王蒲臣晚年撰写的有关军统史的回忆录,尤为珍贵,特别是他撰写的《一代奇人戴笠将军》先后在老家浙江江山和台北出版,还有一本自印回忆录《滚滚浪沙九十年》,从他个人的角度披露了不少军统局早期鲜为人知的故事,特别是他本人的一些经历,现在已经成为军统史研究的必读书目之一。另外,他在保密局主办的《健行》杂志上发表的文章,包括怀念毛人凤的文章等,也已经成为罕见的文献资料。
王蒲臣撰写的戴笠传记在撰写过程中,王蒲臣还到处向老友核实有关资料。1999年时,他给已经回到上海安度晚年的张冠夫写信,询问有关戴笠“十人团”的确切名单。王蒲臣表示他有七个版本的不同说法,而张冠夫是“十人团”之一,应该知道真实情况。可惜张冠夫年迈失忆,无法具体证实。
王蒲臣询问张冠夫有关军统十人团的信函96岁高龄返回江山故乡
1997年,业已九十六岁高龄的王蒲臣,不顾年迈体弱,回到了故乡浙江江山。在老家,王蒲臣受到江山市党政各界的热烈欢迎,见到了近半个世纪未见的亲朋好友,还特地去出生地的老屋徘徊良久。除了大门口一堵砖墙和附近的一口井尚能模糊记忆外,“其余皆已面目全非”。王蒲臣还特别去大溪滩,他少年时坐帆船外出读书的地方,当地小朋友“已不知有帆船之一物矣”。不过半个世纪以来家乡的日新月异,给他留下了美好的印象。
1997年9月22日,王蒲臣来到母校江山中学参观,看到校门口大树上挂有 “欢迎王蒲臣先生莅校指导”的大木牌,激动得连说不敢当。当时王蒲臣捐献七十万元新台币(按照当时牌价折合人民币二十万元),设立“王蒲臣助学金”,每年奖励十二名品学兼优的学生。
在上海,王蒲臣两度与九十九岁高龄的张冠夫见面。他们久别重逢,滔滔不绝地谈了几个小时,“几无别人插嘴的余地”。10月2日,王蒲臣告别上海,张冠夫亲自到旅馆送行。王蒲臣在回忆录中写道:此时此刻大家“心中都有一种感受,希望我们真能再见”。
回到台北后,王蒲臣和张冠夫还是一如既往,彼此信函不断,直到2000年张冠夫去世。
2005年,王蒲臣去世,葬于台北郊区翡翠水库旁的花园公墓。这是台北市的浙江同乡会开办的墓地,1980年开始营业,可以看到昔日国民党大佬、老宁波俞济时(1904-1990)的题字。在同一墓地中,还安葬着毛人凤胞弟毛万里(1903-1982)和杜月笙的大管家万墨林(1898-1979)。
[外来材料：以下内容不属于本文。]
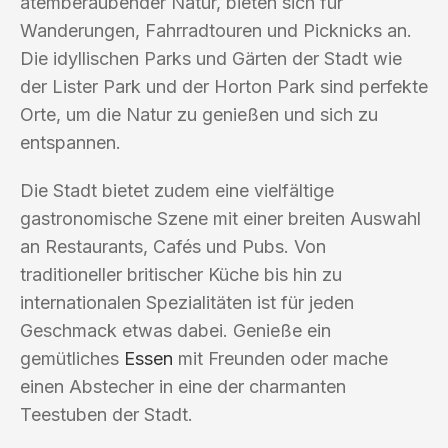
atemberaubender Natur, bieten sich für
Wanderungen, Fahrradtouren und Picknicks an.
Die idyllischen Parks und Gärten der Stadt wie
der Lister Park und der Horton Park sind perfekte
Orte, um die Natur zu genießen und sich zu
entspannen.
Die Stadt bietet zudem eine vielfältige
gastronomische Szene mit einer breiten Auswahl
an Restaurants, Cafés und Pubs. Von
traditioneller britischer Küche bis hin zu
internationalen Spezialitäten ist für jeden
Geschmack etwas dabei. Genieße ein
gemütliches
Essen
mit Freunden oder mache
einen Abstecher in eine der charmanten
Teestuben der Stadt.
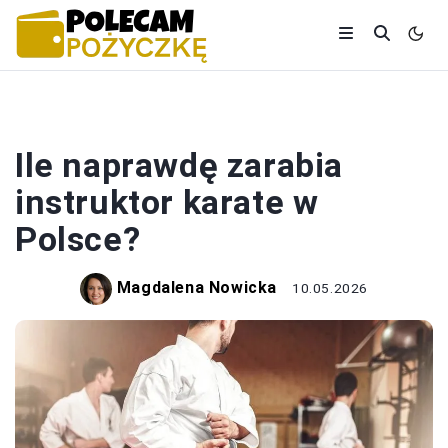
PRACA I ZAROBKI
Ile naprawdę zarabia
instruktor karate w
Polsce?
Magdalena Nowicka
10.05.2026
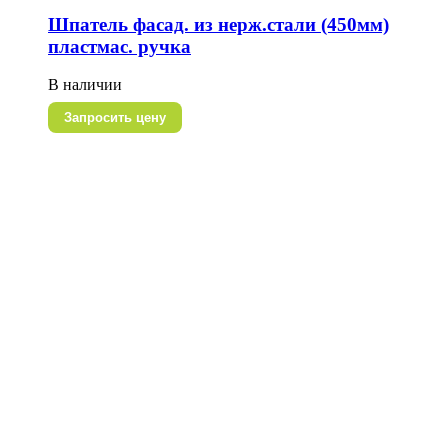
Шпатель фасад. из нерж.стали (450мм)
пластмас. ручка
В наличии
Запросить цену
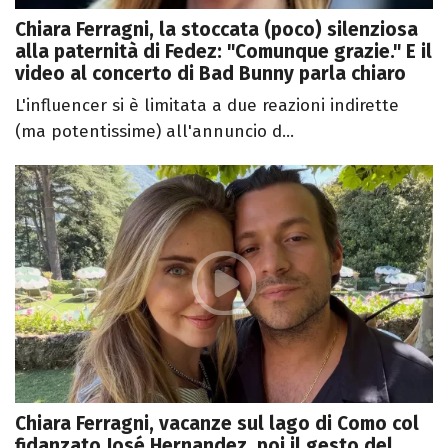
Chiara Ferragni, la stoccata (poco) silenziosa
alla paternità di Fedez: "Comunque grazie." E il
video al concerto di Bad Bunny parla chiaro
L'influencer si è limitata a due reazioni indirette
(ma potentissime) all'annuncio d...
Chiara Ferragni, vacanze sul lago di Como col
fidanzato José Hernandez, poi il gesto del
王蒲臣夫妇合葬墓2014年11月11日,笔者站在王蒲臣夫妇的合葬墓地,意外地发现,紧贴着的就是张冠夫夫妇的墓地。“生而为友 逝而为邻”,墓地门口的这幅对联言简意赅。在这块有着台北“千岛湖”美誉的翡翠水库旁,这对出生江山的老乡、老同学、老同事从此可以朝夕相处,用老家江山的土话,随意尽情地谈笑了。